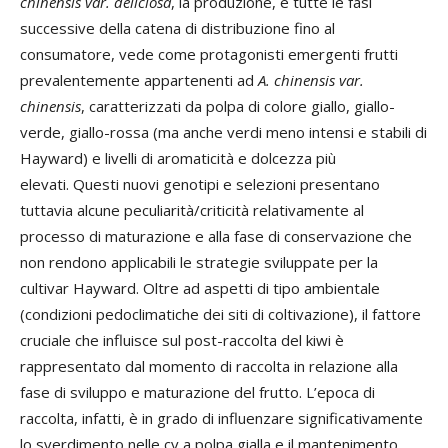
chinensis var. deliciosa
, la produzione, e tutte le fasi
successive della catena di distribuzione fino al
consumatore, vede come protagonisti emergenti frutti
prevalentemente appartenenti ad
A. chinensis var.
chinensis
, caratterizzati da polpa di colore giallo, giallo-
verde, giallo-rossa (ma anche verdi meno intensi e stabili di
Hayward) e livelli di aromaticità e dolcezza più
elevati. Questi nuovi genotipi e selezioni presentano
tuttavia alcune peculiarità/criticità relativamente al
processo di maturazione e alla fase di conservazione che
non rendono applicabili le strategie sviluppate per la
cultivar Hayward. Oltre ad aspetti di tipo ambientale
(condizioni pedoclimatiche dei siti di coltivazione), il fattore
cruciale che influisce sul post-raccolta del kiwi è
rappresentato dal momento di raccolta in relazione alla
fase di sviluppo e maturazione del frutto. L’epoca di
raccolta, infatti, è in grado di influenzare significativamente
lo sverdimento nelle cv a polpa gialla e il mantenimento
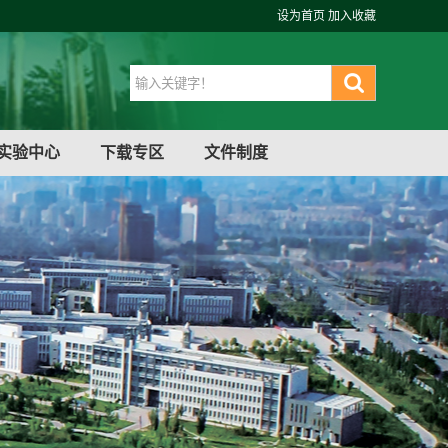
设为首页
加入收藏
实验中心
下载专区
文件制度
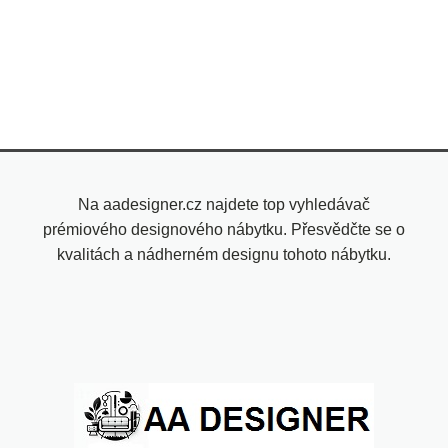
Na aadesigner.cz najdete top vyhledávač
prémiového designového nábytku. Přesvědčte se o
kvalitách a nádherném designu tohoto nábytku.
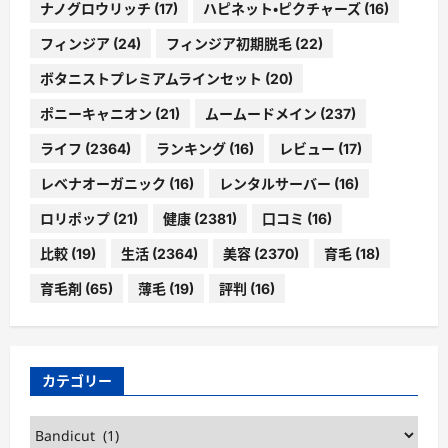
ナノグロウリッチ
(17)
ハピネット・ピクチャーズ
(16)
フィンジア
(24)
フィンジア初期脱毛
(22)
ボタニストプレミアムラインセット
(20)
ポニーキャニオン
(21)
ムームードメイン
(237)
ライフ
(2364)
ランキング
(16)
レビュー
(17)
レベナオーガニック
(16)
レンタルサーバー
(16)
ロリポップ
(21)
健康
(2381)
口コミ
(16)
比較
(19)
生活
(2364)
美容
(2370)
育毛
(18)
育毛剤
(65)
薄毛
(19)
評判
(16)
カテゴリー
カ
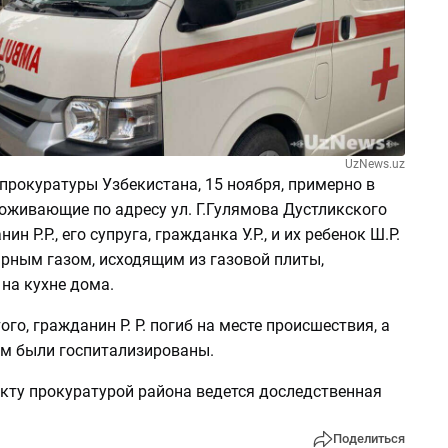
UzNews.uz
прокуратуры Узбекистана, 15 ноября, примерно в
роживающие по адресу ул. Г.Гулямова Дустликского
ин Р.Р., его супруга, гражданка У.Р., и их ребенок Ш.Р.
арным газом, исходящим из газовой плиты,
на кухне дома.
ого, гражданин Р. Р. погиб на месте происшествия, а
ом были госпитализированы.
кту прокуратурой района ведется доследственная
Поделиться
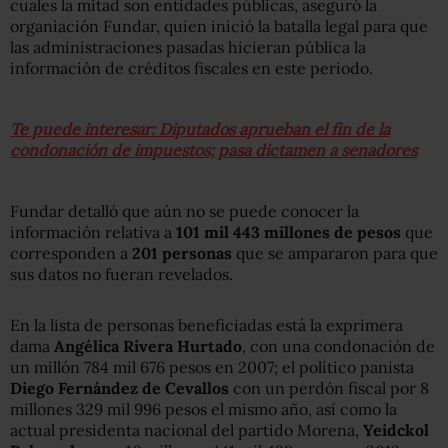
cuales la mitad son entidades públicas, aseguró la
organiación Fundar, quien inició la batalla legal para que
las administraciones pasadas hicieran pública la
información de créditos fiscales en este periodo.
Te puede interesar: Diputados aprueban el fin de la
condonación de impuestos; pasa dictamen a senadores
Fundar detalló que aún no se puede conocer la
información relativa a
101 mil 443 millones de pesos
que
corresponden a
201 personas
que se ampararon para que
sus datos no fueran revelados.
En la lista de personas beneficiadas está la exprimera
dama
Angélica Rivera Hurtado
, con una condonación de
un millón 784 mil 676 pesos en 2007; el político panista
Diego Fernández de Cevallos
con un perdón fiscal por 8
millones 329 mil 996 pesos el mismo año, así como la
actual presidenta nacional del partido Morena,
Yeidckol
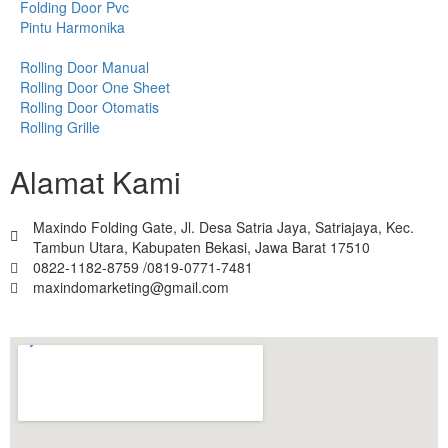
Folding Door Pvc
Pintu Harmonika
Rolling Door Manual
Rolling Door One Sheet
Rolling Door Otomatis
Rolling Grille
Alamat Kami
Maxindo Folding Gate, Jl. Desa Satria Jaya, Satriajaya, Kec.
Tambun Utara, Kabupaten Bekasi, Jawa Barat 17510
0822-1182-8759 /0819-0771-7481
maxindomarketing@gmail.com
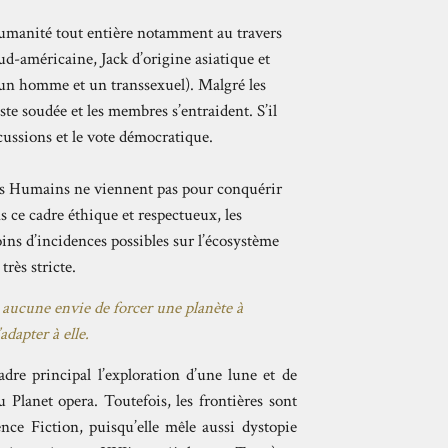
’Humanité tout entière notamment au travers
ud-américaine, Jack d’origine asiatique et
 un homme et un transsexuel). Malgré les
te soudée et les membres s’entraident. S’il
iscussions et le vote démocratique.
Les Humains ne viennent pas pour conquérir
 ce cadre éthique et respectueux, les
ins d’incidences possibles sur l’écosystème
très stricte.
i aucune envie de forcer une planète à
adapter à elle.
dre principal l’exploration d’une lune et de
u Planet opera. Toutefois, les frontières sont
ence Fiction, puisqu’elle mêle aussi dystopie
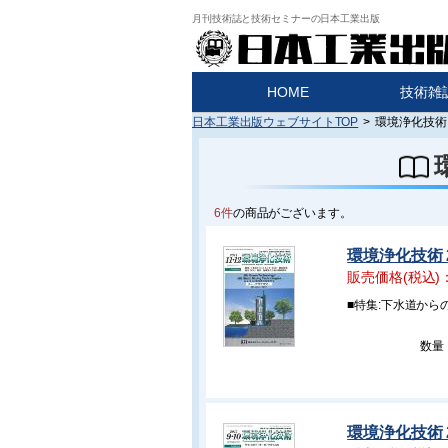
月刊技術誌と技術セミナーの日本工業出版
HOME
技術雑
日本工業出版ウェブサイトTOP
>
環境浄化技術 
6件
の商品がございます。
環境浄化技術 2
販売価格(税込)
■特集:下水道か
数量
環境浄化技術 2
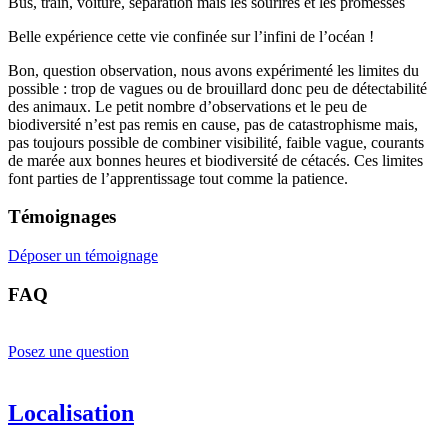
Bus, train, voiture, séparation mais les sourires et les promesses
Belle expérience cette vie confinée sur l’infini de l’océan !
Bon, question observation, nous avons expérimenté les limites du
possible : trop de vagues ou de brouillard donc peu de détectabilité
des animaux. Le petit nombre d’observations et le peu de
biodiversité n’est pas remis en cause, pas de catastrophisme mais,
pas toujours possible de combiner visibilité, faible vague, courants
de marée aux bonnes heures et biodiversité de cétacés. Ces limites
font parties de l’apprentissage tout comme la patience.
Témoignages
Déposer un témoignage
FAQ
Posez une question
Localisation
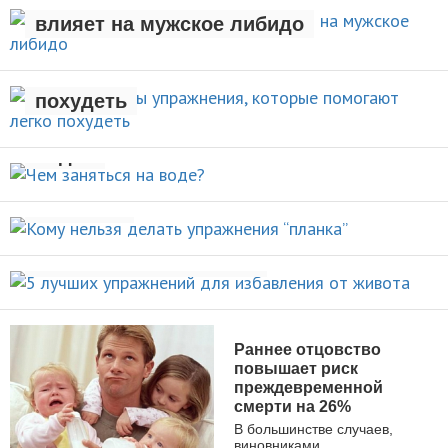
влияет на мужское либидо
Стали известны упражнения,
которые помогают легко
НОВОСТИ
похудеть
Чем заняться на
НОВОСТИ
воде?
Кому нельзя делать упражнения
ВИДЫ СПОРТА
“планка”
5 лучших упражнений для
НОВОСТИ
избавления от живота
ПОХУДЕНИЕ
Раннее отцовство
повышает риск
преждевременной
смерти на 26%
В большинстве случаев,
виновниками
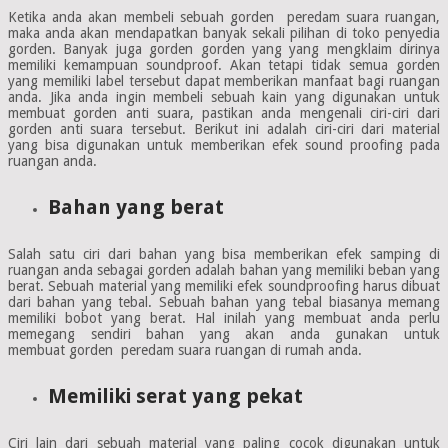
Ketika anda akan membeli sebuah gorden peredam suara ruangan,
maka anda akan mendapatkan banyak sekali pilihan di toko penyedia
gorden. Banyak juga gorden gorden yang yang mengklaim dirinya
memiliki kemampuan soundproof. Akan tetapi tidak semua gorden
yang memiliki label tersebut dapat memberikan manfaat bagi ruangan
anda. Jika anda ingin membeli sebuah kain yang digunakan untuk
membuat gorden anti suara, pastikan anda mengenali ciri-ciri dari
gorden anti suara tersebut. Berikut ini adalah ciri-ciri dari material
yang bisa digunakan untuk memberikan efek sound proofing pada
ruangan anda.
Bahan yang berat
Salah satu ciri dari bahan yang bisa memberikan efek samping di
ruangan anda sebagai gorden adalah bahan yang memiliki beban yang
berat. Sebuah material yang memiliki efek soundproofing harus dibuat
dari bahan yang tebal. Sebuah bahan yang tebal biasanya memang
memiliki bobot yang berat. Hal inilah yang membuat anda perlu
memegang sendiri bahan yang akan anda gunakan untuk
membuat gorden peredam suara ruangan di rumah anda.
Memiliki serat yang pekat
Ciri lain dari sebuah material yang paling cocok digunakan untuk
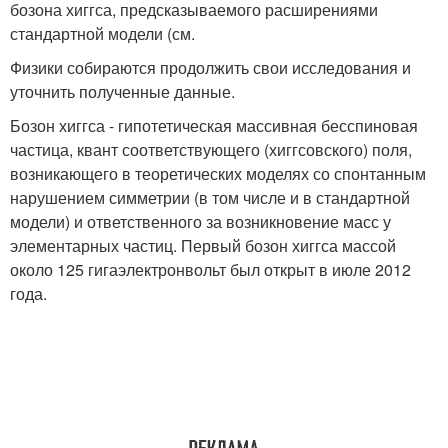
бозона хиггса, предсказываемого расширениями
стандартной модели (см.
Физики собираются продолжить свои исследования и
уточнить полученные данные.
Бозон хиггса - гипотетическая массивная бесспиновая
частица, квант соответствующего (хиггсовского) поля,
возникающего в теоретических моделях со спонтанным
нарушением симметрии (в том числе и в стандартной
модели) и ответственного за возникновение масс у
элементарных частиц. Первый бозон хиггса массой
около 125 гигаэлектронвольт был открыт в июле 2012
года.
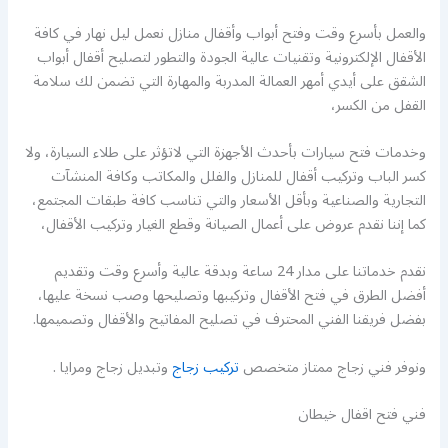
والعمل بأسرع وقت وفتح أبواب وأقفال منازل نعمل ليل نهار في كافة
الأقفال الإلكترونية وتقنيات عالية الجودة والتطور لتصليح أقفال أبواب
الشقق على أيدي أمهر العمالة المدربة والمهارة التي تضمن لك سلامة
القفل من الكسر،
وخدمات فتح سيارات بأحدث الأجهزة التي لاتؤثر على طلاء السيارة، ولا
كسر الباب وتركيب أقفال للمنازل والفلل والمكاتب وكافة المنشآت
التجارية والصناعية وبأقل الأسعار والتي تناسب كافة طبقات المجتمع،
كما إننا نقدم عروض على أعمال الصيانة وقطع الغيار وتركيب الأقفال،
نقدم خدماتنا على مدار 24 ساعة وبدقة عالية وأسرع وقت وتقديم
أفضل الطرق في فتح الأقفال وتركيبها وتصليحها وصب نسخة عليها،
بفضل فريقنا الفني المحترف في تصليح المفاتيح والأقفال وتصميمها.
ونوفر فني زجاج ممتاز متخصص
تركيب زجاج
وتبديل زجاج ومرايا .
فني فتح اقفال خيطان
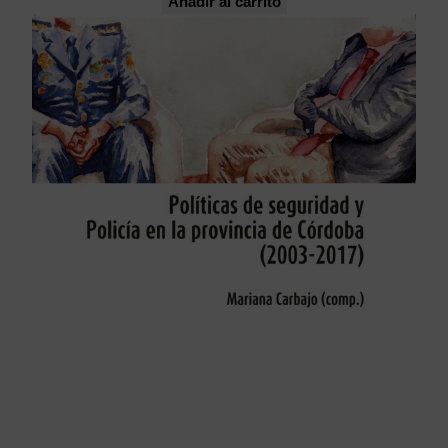
Añadir al carrito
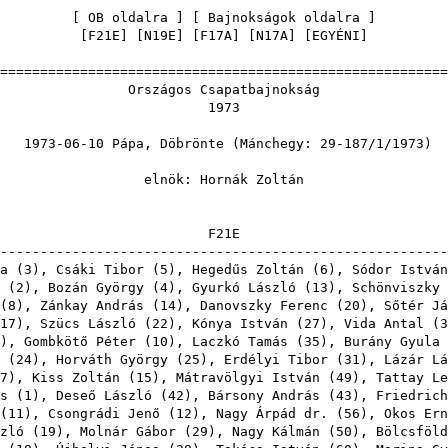
[
OB oldalra
] [
Bajnokságok oldalra
[
F21E
] [
N19E
] [
F17A
] [
N17A
] [
EGYÉNI
=======================================================
gos Csapatbaj
197
Pápa, Döbrönte (Mánchegy: 29
nök:
Hornák Zoltán
F21
-------------------------------------------------------
a
(
3
),
Csáki Tibor
(
5
),
Hegedűs Zoltán
(
6
),
Sódor István
(
2
),
Bozán György
(
4
),
Gyurkó László
(
13
),
Schönviszky 
(
8
),
Zánkay András
(
14
),
Danovszky Ferenc
(
20
),
Sőtér Já
17
),
Szücs László
(
22
),
Kónya István
(
27
),
Vida Antal
(
3
),
Gombkötő Péter
(
10
),
Laczkó Tamás
(
35
),
Burány Gyula
(
24
),
Horváth György
(
25
),
Erdélyi Tibor
(
31
),
Lázár Lá
7
),
Kiss Zoltán
(
15
),
Mátravölgyi István
(
49
),
Tattay Le
s
(
1
),
Deseő László
(
42
),
Bársony András
(
43
),
Friedrich
(
11
),
Csongrádi Jenő
(
12
),
Nagy Árpád dr.
(
56
),
Okos Ern
zló
(
19
),
Molnár Gábor
(
29
),
Nagy Kálmán
(
50
),
Bölcsföld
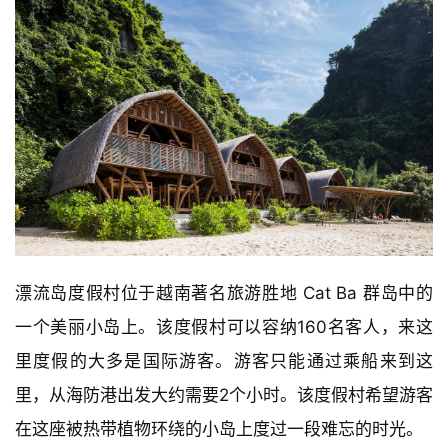
漂流岛度假村位于越南著名旅游胜地 Cat Ba 群岛中的
一个美丽小岛上。该度假村可以容纳160名客人，来这
里度假的大多是国际游客。游客只能通过乘船来到这
里，从海防港出发大约需要2个小时。该度假村希望游客
在这座被热带植物环绕的小岛上度过一段难忘的时光。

### Exercise directions
Examine the listing above and state the number of lines that contain the word "adalah", with no further remarks.

### Final answer
2